● How to complete this task
Every line below needs to be transcribed without alteration, and no image may be carried over.
** Opening Record set block **
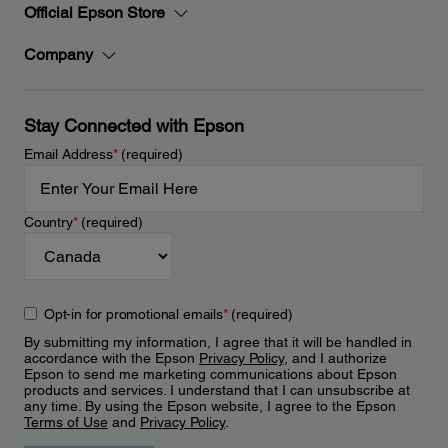
Official Epson Store
Company
Stay Connected with Epson
Email Address
*
(required)
Country
*
(required)
Opt-in for promotional emails
*
(required)
By submitting my information, I agree that it will be handled in
accordance with the Epson
Privacy Policy
, and I authorize
Epson to send me marketing communications about Epson
products and services. I understand that I can unsubscribe at
any time. By using the Epson website, I agree to the Epson
Terms of Use
and
Privacy Policy
.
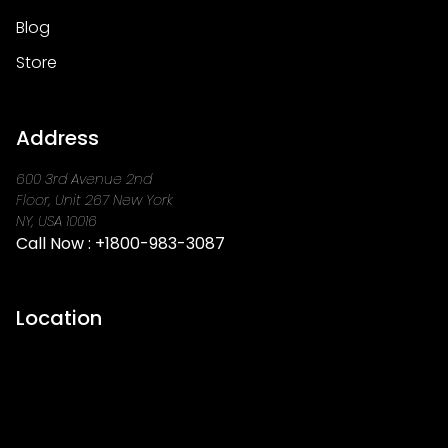
Blog
Store
Address
600 3rd Avenue 2nd
Floor, Unit 267 New York
NY, USA 10016
Call Now :
+1800-983-3087
Location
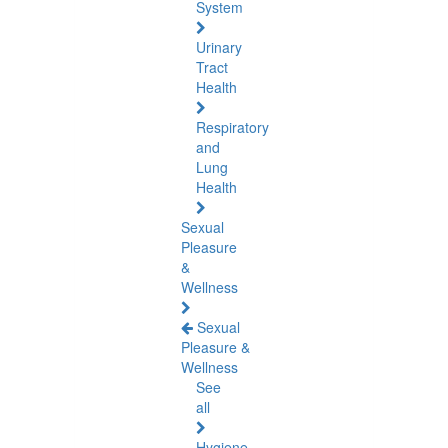
System
Urinary
Tract
Health
Respiratory
and
Lung
Health
Sexual
Pleasure
&
Wellness
Sexual
Pleasure &
Wellness
See
all
Hygiene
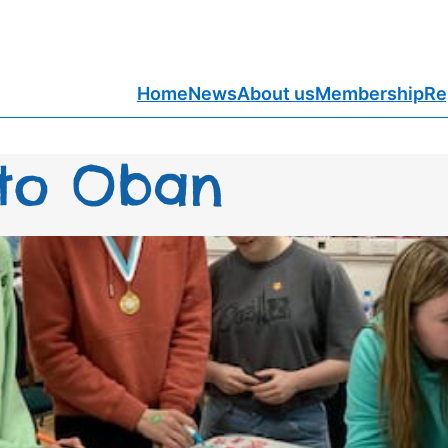
Home
News
About us
Membership
Re
 to Oban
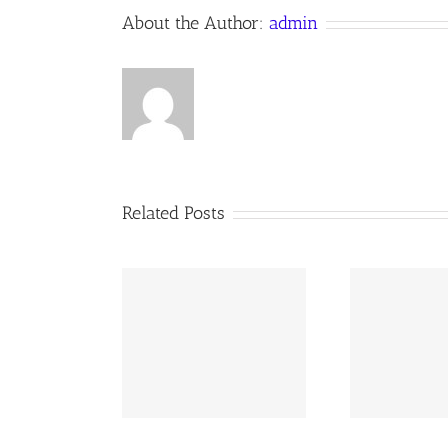
About the Author:
admin
Related Posts
02 AOC Sunday
260726 AOC Sunday
26
Report
Report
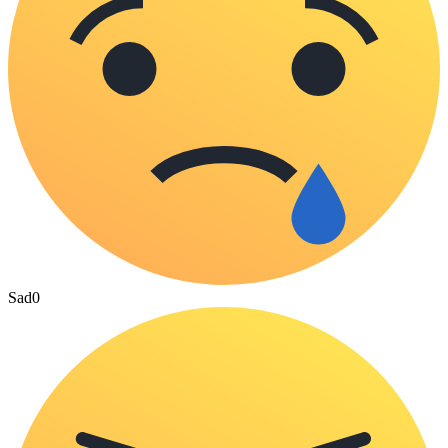
Sad
0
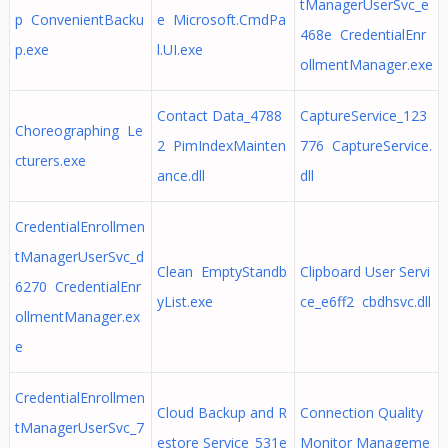
tManagerUserSvc_e
p ConvenientBacku
e Microsoft.CmdPa
468e CredentialEnr
p.exe
l.UI.exe
ollmentManager.exe
Contact Data_4788
CaptureService_123
Choreographing Le
2 PimIndexMainten
776 CaptureService.
cturers.exe
ance.dll
dll
CredentialEnrollmen
tManagerUserSvc_d
Clean EmptyStandb
Clipboard User Servi
6270 CredentialEnr
yList.exe
ce_e6ff2 cbdhsvc.dll
ollmentManager.ex
e
CredentialEnrollmen
Cloud Backup and R
Connection Quality
tManagerUserSvc_7
estore Service_531e
Monitor Manageme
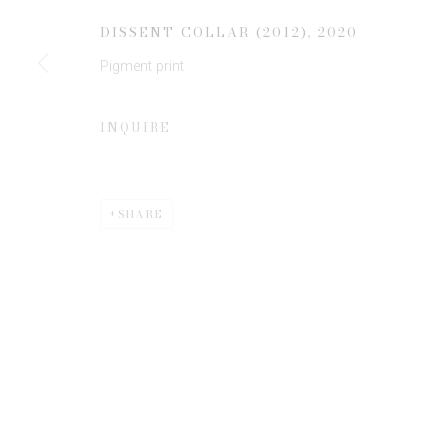
DISSENT COLLAR (2012)
,
2020
Pigment print
* denotes required fields
We will process the personal data you have supplied to communicate 
INQUIRE
SHARE
Privacy Policy
Manage cookies
COPYRIGHT © 2026 EDWYNN HOUK GALLERY
SITE BY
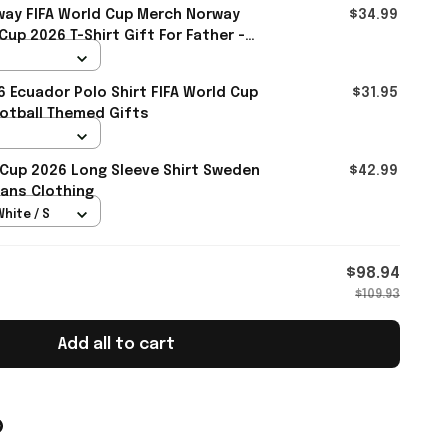
ay FIFA World Cup Merch Norway
$34.99
up 2026 T-Shirt Gift For Father -
6 Ecuador Polo Shirt FIFA World Cup
$31.95
otball Themed Gifts
 Cup 2026 Long Sleeve Shirt Sweden
$42.99
ans Clothing
White / S
$98.94
$109.93
Add all to cart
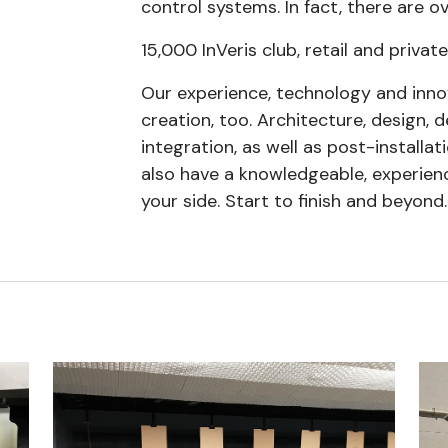
control systems. In fact, there are o
15,000 InVeris club, retail and private
Our experience, technology and inno
creation, too. Architecture, design,
integration, as well as post-installat
also have a knowledgeable, experien
your side. Start to finish and beyond.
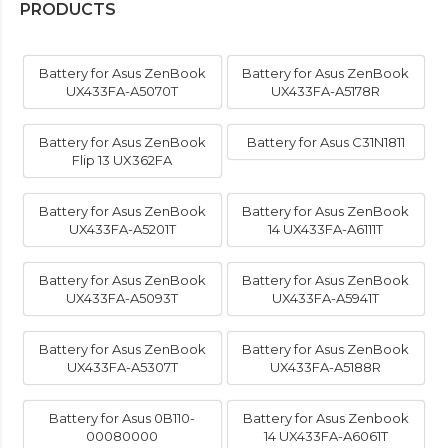
PRODUCTS
Battery for Asus ZenBook
Battery for Asus ZenBook
UX433FA-A5070T
UX433FA-A5178R
Battery for Asus ZenBook
Battery for Asus C31N1811
Flip 13 UX362FA
Battery for Asus ZenBook
Battery for Asus ZenBook
UX433FA-A5201T
14 UX433FA-A6111T
Battery for Asus ZenBook
Battery for Asus ZenBook
UX433FA-A5093T
UX433FA-A5941T
Battery for Asus ZenBook
Battery for Asus ZenBook
UX433FA-A5307T
UX433FA-A5188R
Battery for Asus 0B110-
Battery for Asus Zenbook
00080000
14 UX433FA-A6061T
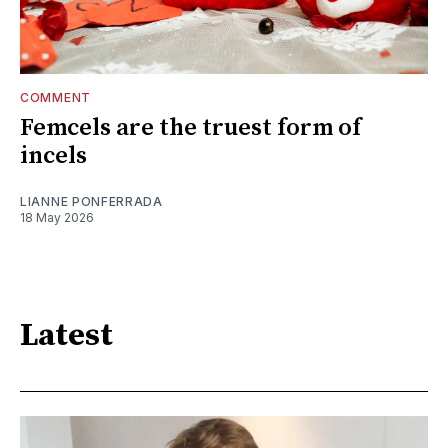
COMMENT
Femcels are the truest form of
incels
LIANNE PONFERRADA
18 May 2026
Latest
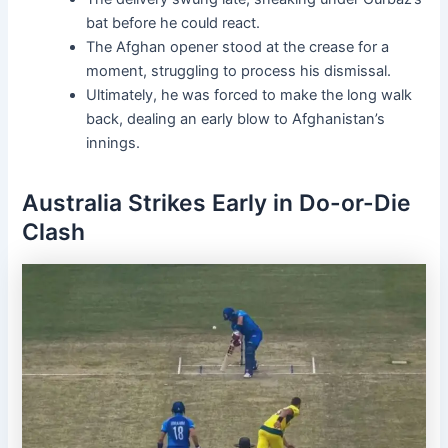
bat before he could react.
The Afghan opener stood at the crease for a
moment, struggling to process his dismissal.
Ultimately, he was forced to make the long walk
back, dealing an early blow to Afghanistan’s
innings.
Australia Strikes Early in Do-or-Die
Clash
** Closing Record set block **
● Task answer
Official Epson Store
Company
Stay Connected with Epson
Email Address
*
(required)
Country
*
(required)
Opt-in for promotional emails
*
(required)
By submitting my information, I agree that it will be handled in
accordance with the Epson
Privacy Policy
, and I authorize
Epson to send me marketing communications about Epson
products and services. I understand that I can unsubscribe at
any time. By using the Epson website, I agree to the Epson
Terms of Use
and
Privacy Policy
.
Blog
Store
Address
600 3rd Avenue 2nd
Floor, Unit 267 New York
NY, USA 10016
Call Now :
+1800-983-3087
Location
System
Urinary
Tract
Health
Respiratory
and
Lung
Health
Sexual
Pleasure
&
Wellness
Sexual
Pleasure &
Wellness
See
all
Hygiene
Home
News
About us
Membership
Re
 to Oban
About the Author:
admin
Related Posts
02 AOC Sunday
260726 AOC Sunday
26
Report
Report
Sad
0
tManagerUserSvc_e
p ConvenientBacku
e Microsoft.CmdPa
468e CredentialEnr
p.exe
l.UI.exe
ollmentManager.exe
Contact Data_4788
CaptureService_123
Choreographing Le
2 PimIndexMainten
776 CaptureService.
cturers.exe
ance.dll
dll
CredentialEnrollmen
tManagerUserSvc_d
Clean EmptyStandb
Clipboard User Servi
6270 CredentialEnr
yList.exe
ce_e6ff2 cbdhsvc.dll
ollmentManager.ex
e
CredentialEnrollmen
Cloud Backup and R
Connection Quality
tManagerUserSvc_7
estore Service_531e
Monitor Manageme
DISSENT COLLAR (2012)
,
2020
Pigment print
* denotes required fields
We will process the personal data you have supplied to communicate 
INQUIRE
SHARE
Privacy Policy
Manage cookies
COPYRIGHT © 2026 EDWYNN HOUK GALLERY
SITE BY
ay FIFA World Cup Merch Norway
$34.99
up 2026 T-Shirt Gift For Father -
6 Ecuador Polo Shirt FIFA World Cup
$31.95
otball Themed Gifts
 Cup 2026 Long Sleeve Shirt Sweden
$42.99
ans Clothing
White / S
$98.94
$109.93
Add all to cart
control systems. In fact, there are o
15,000 InVeris club, retail and private
Our experience, technology and inno
creation, too. Architecture, design,
integration, as well as post-installat
also have a knowledgeable, experien
your side. Start to finish and beyond.
PRODUCTS
Battery for Asus ZenBook
Battery for Asus ZenBook
UX433FA-A5070T
UX433FA-A5178R
Battery for Asus ZenBook
Battery for Asus C31N1811
Flip 13 UX362FA
Battery for Asus ZenBook
Battery for Asus ZenBook
UX433FA-A5201T
14 UX433FA-A6111T
Battery for Asus ZenBook
Battery for Asus ZenBook
UX433FA-A5093T
UX433FA-A5941T
Battery for Asus ZenBook
Battery for Asus ZenBook
UX433FA-A5307T
UX433FA-A5188R
Battery for Asus 0B110-
Battery for Asus Zenbook
00080000
14 UX433FA-A6061T
COMMENT
Femcels are the truest form of
incels
LIANNE PONFERRADA
18 May 2026
Latest
bat before he could react.
The Afghan opener stood at the crease for a
moment, struggling to process his dismissal.
Ultimately, he was forced to make the long walk
back, dealing an early blow to Afghanistan’s
innings.
Australia Strikes Early in Do-or-Die
Clash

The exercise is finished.